Selecting the right mortgage package as a Minnesota first time home buyer can be a confusing process, and working with a mortgage loan officer isn't always the best way to get the mortgage loan that you can afford. One of the biggest mistakes that first time is to sign on the loan that they qualify for, instead of taking a smaller loan that they can actually afford.
How does this happen? Loan officers will qualify you for a loan based on your income ratio and not necessarily how much you're prepaid to pay in housing payments each month. If you borrow the entire loan amount that you "qualify" for, it's likely that your monthly payment will be pushing your monthly budget to the max.
Setting your own limits for the loan will help you resist the temptation to just borrow up to the limit that your loan officers offer s and help you stay within a comfortable housing expense range based on your income level. Here are some more tips for selecting the mortgage for your new home purchase:
1. Consider the tax benefits. Some mortgages are 'interest only' loans which means you can deduct the entire payment on your taxes for that year. However, loans that are designed with a negative amortization scale won't allow you to deduct interest from your monthly payment.
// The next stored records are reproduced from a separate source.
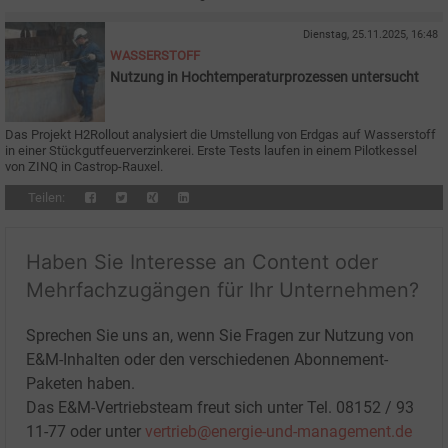
Dienstag, 25.11.2025, 16:48
WASSERSTOFF
Nutzung in Hochtemperaturprozessen untersucht
Das Projekt H2Rollout analysiert die Umstellung von Erdgas auf Wasserstoff
in einer Stückgutfeuerverzinkerei. Erste Tests laufen in einem Pilotkessel
von ZINQ in Castrop-Rauxel.
Teilen:
Haben Sie Interesse an Content oder
Mehrfachzugängen für Ihr Unternehmen?
Sprechen Sie uns an, wenn Sie Fragen zur Nutzung von
E&M-Inhalten oder den verschiedenen Abonnement-
Paketen haben.
Das E&M-Vertriebsteam freut sich unter Tel. 08152 / 93
11-77 oder unter
vertrieb@energie-und-management.de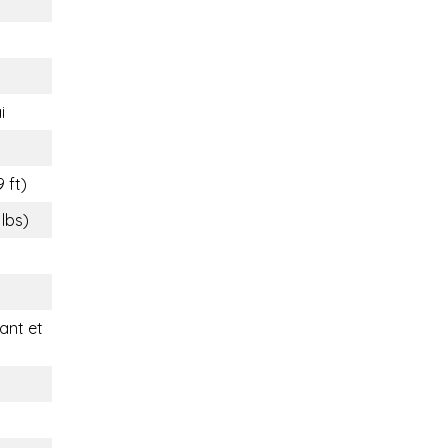
i
9 ft)
 lbs)
nt et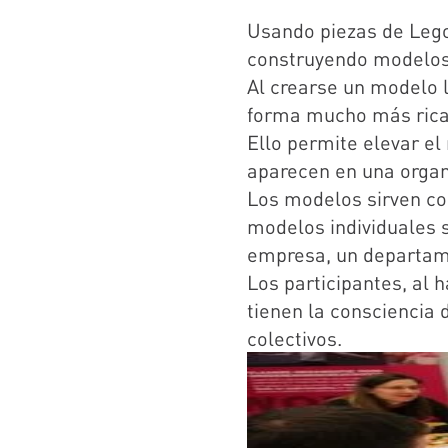
Usando piezas de Lego,
construyendo modelos
Al crearse un modelo 
forma mucho más rica q
Ello permite elevar el
aparecen en una organ
Los modelos sirven 
modelos individuales 
empresa, un departam
Los participantes, al
tienen la consciencia 
colectivos.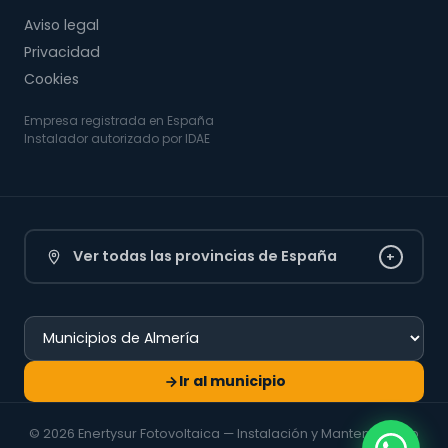
Aviso legal
Privacidad
Cookies
Empresa registrada en España
Instalador autorizado por IDAE
Ver todas las provincias de España
+
Ir al municipio
© 2026 Enertysur Fotovoltaica — Instalación y Mantenimiento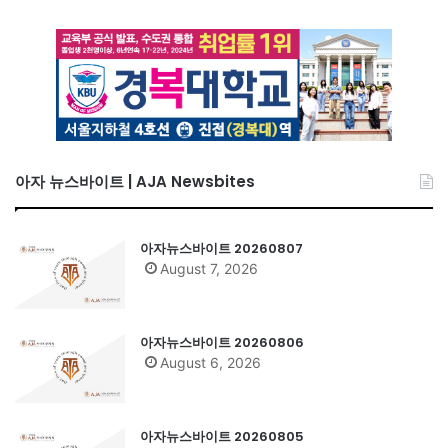
아자 뉴스바이트 | AJA Newsbites
아자뉴스바이트 20260807
August 7, 2026
아자뉴스바이트 20260806
August 6, 2026
아자뉴스바이트 20260805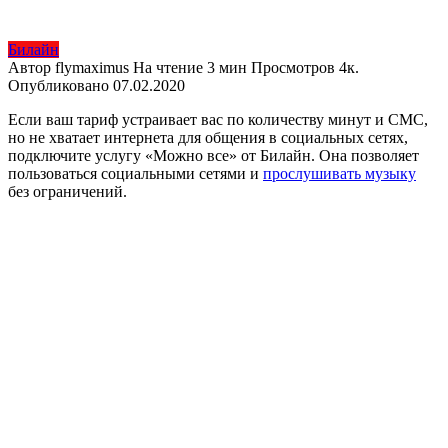
Билайн
Автор
flymaximus
На чтение
3 мин
Просмотров
4к.
Опубликовано
07.02.2020
Если ваш тариф устраивает вас по количеству минут и СМС,
но не хватает интернета для общения в социальных сетях,
подключите услугу «Можно все» от Билайн. Она позволяет
пользоваться социальными сетями и
прослушивать музыку
без ограничений.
2. Evaluate the long-term advantages. Whether you're planning to live in your home for 30 years and more or not, it is still advisable to know the pros and cons of your mortgage package. A fixed interest rate loan is somewhat higher in amount but unlike ARM and other loan products, it can safeguard you from changing market conditions. But a fixed interest loan also has its limitations. Smart Consumer's Guide to Home Buying's author, Barron, proposes that the fixed interest rate may increase your payments because of the demands of the escrow account linked with it.
3. Inquire about flexible payment options. Some home mortgage loans allow you to make extra payments towards the principal balance without paying a penalty, which means you can start paying down your mortgage when you have extra funds at your disposal. Find out if your loan products offer this type of flexibility so you can start paying down and be free of debt sooner than later.
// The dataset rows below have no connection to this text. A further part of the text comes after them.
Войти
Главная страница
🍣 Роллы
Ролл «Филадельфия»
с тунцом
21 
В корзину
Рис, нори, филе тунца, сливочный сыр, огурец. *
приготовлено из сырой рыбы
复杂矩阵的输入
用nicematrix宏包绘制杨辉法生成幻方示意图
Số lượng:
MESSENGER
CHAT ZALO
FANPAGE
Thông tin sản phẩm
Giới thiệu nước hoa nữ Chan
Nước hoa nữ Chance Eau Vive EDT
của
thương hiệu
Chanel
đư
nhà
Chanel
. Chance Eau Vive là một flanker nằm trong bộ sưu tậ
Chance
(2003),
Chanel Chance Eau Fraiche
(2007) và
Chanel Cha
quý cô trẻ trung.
4. Look for ways to keep payments low. Even when the lender offers you a large loan, consider cutting back on the loan amount so that you can keep the payments within an affordable range. A low interest rate, long loan term, and the ability to make interest-only payments are a few ways to keep payments as low as possible and within your budget range.
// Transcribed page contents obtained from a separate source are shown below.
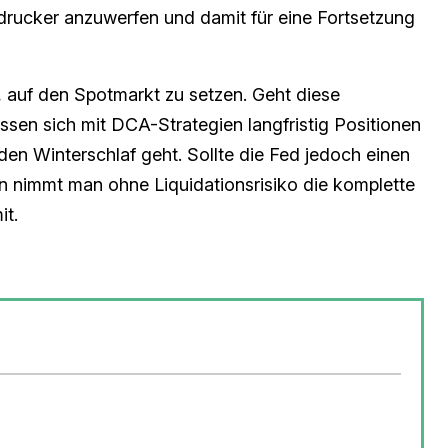
ddrucker anzuwerfen und damit für eine Fortsetzung
d, auf den Spotmarkt zu setzen. Geht diese
ssen sich mit DCA-Strategien langfristig Positionen
en Winterschlaf geht. Sollte die Fed jedoch einen
nn nimmt man ohne Liquidationsrisiko die komplette
it.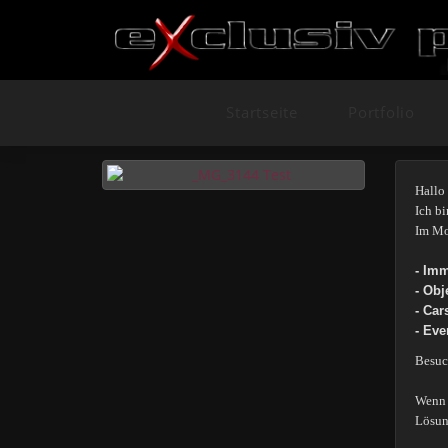
Startseite
Portfolio
Hallo 
Ich bi
Im Mo
- Imm
- Obj
- Car
- Eve
Besuc
Wenn 
Lösung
5. Apply for mortgage insurance. Most first time home buyers do not have a lot of money available for the down payment, which can make a big difference to the loan amount and monthly payments. Mortgage insurance can provide for your down payment, or in some cases, allow you to apply for an attractive loan product without having to make any type of down payment.
How does this happen? Loan officers will qualify you for a loan based on your income ratio and not necessarily how much you're prepaid to pay in housing payments each month. If you borrow the entire loan amount that you "qualify" for, it's likely that your monthly payment will be pushing your monthly budget to the max.
Setting your own limits for the loan will help you resist the temptation to just borrow up to the limit that your loan officers offer s and help you stay within a comfortable housing expense range based on your income level. Here are some more tips for selecting the mortgage for your new home purchase:
1. Consider the tax benefits. Some mortgages are 'interest only' loans which means you can deduct the entire payment on your taxes for that year. However, loans that are designed with a negative amortization scale won't allow you to deduct interest from your monthly payment.
2. Evaluate the long-term advantages. Whether you're planning to live in your home for 30 years and more or not, it is still advisable to know the pros and cons of your mortgage package. A fixed interest rate loan is somewhat higher in amount but unlike ARM and other loan products, it can safeguard you from changing market conditions. But a fixed interest loan also has its limitations. Smart Consumer's Guide to Home Buying's author, Barron, proposes that the fixed interest rate may increase your payments because of the demands of the escrow account linked with it.
3. Inquire about flexible payment options. Some home mortgage loans allow you to make extra payments towards the principal balance without paying a penalty, which means you can start paying down your mortgage when you have extra funds at your disposal. Find out if your loan products offer this type of flexibility so you can start paying down and be free of debt sooner than later.
4. Look for ways to keep payments low. Even when the lender offers you a large loan, consider cutting back on the loan amount so that you can keep the payments within an affordable range. A low interest rate, long loan term, and the ability to make interest-only payments are a few ways to keep payments as low as possible and within your budget range.
5. Apply for mortgage insurance. Most first time home buyers do not have a lot of money available for the down payment, which can make a big difference to the loan amount and monthly payments. Mortgage insurance can provide for your down payment, or in some cases, allow you to apply for an attractive loan product without having to make any type of down payment.